With us Corporation (TSE:9696) announced strong profits, but the stock was stagnant. We did some digging, and we found some concerning factors in the details.

View our latest analysis for With us

TSE:9696 Earnings and Revenue History November 26th 2024

Examining Cashflow Against With us' Earnings

Many investors haven't heard of the accrual ratio from cashflow, but it is actually a useful measure of how well a company's profit is backed up by free cash flow (FCF) during a given period. In plain english, this ratio subtracts FCF from net profit, and divides that number by the company's average operating assets over that period. You could think of the accrual ratio from cashflow as the 'non-FCF profit ratio'.

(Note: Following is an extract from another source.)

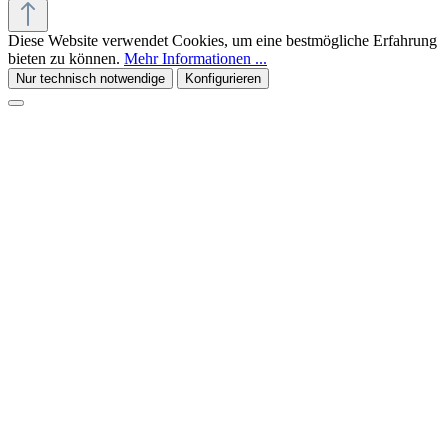
Diese Website verwendet Cookies, um eine bestmögliche Erfahrung
bieten zu können.
Mehr Informationen ...
Nur technisch notwendige
Konfigurieren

As a result, a negative accrual ratio is a positive for the company, and a positive accrual ratio is a negative. That is not intended to imply we should worry about a positive accrual ratio, but it's worth noting where the accrual ratio is rather high. Notably, there is some academic evidence that suggests that a high accrual ratio is a bad sign for near-term profits, generally speaking.

With us has an accrual ratio of 0.57 for the year to September 2024. That means it didn't generate anywhere near enough free cash flow to match its profit. As a general rule, that bodes poorly for future profitability. To wit, it produced free cash flow of JP¥95m during the period, falling well short of its reported profit of JP¥856.0m. With us shareholders will no doubt be hoping that its free cash flow bounces back next year, since it was down over the last twelve months. However, that's not all there is to consider. We can see that unusual items have impacted its statutory profit, and therefore the accrual ratio.

That might leave you wondering what analysts are forecasting in terms of future profitability. Luckily, you can click here to see an interactive graph depicting future profitability, based on their estimates.

The Impact Of Unusual Items On Profit

Unfortunately (in the short term) With us saw its profit reduced by unusual items worth JP¥386m. If this was a non-cash charge, it would have made the accrual ratio better, if cashflow had stayed strong, so it's not great to see in combination with an uninspiring accrual ratio. It's never great to see unusual items costing the company profits, but on the upside, things might improve sooner rather than later. We looked at thousands of listed companies and found that unusual items are very often one-off in nature. And, after all, that's exactly what the accounting terminology implies. Assuming those unusual expenses don't come up again, we'd therefore expect With us to produce a higher profit next year, all else being equal.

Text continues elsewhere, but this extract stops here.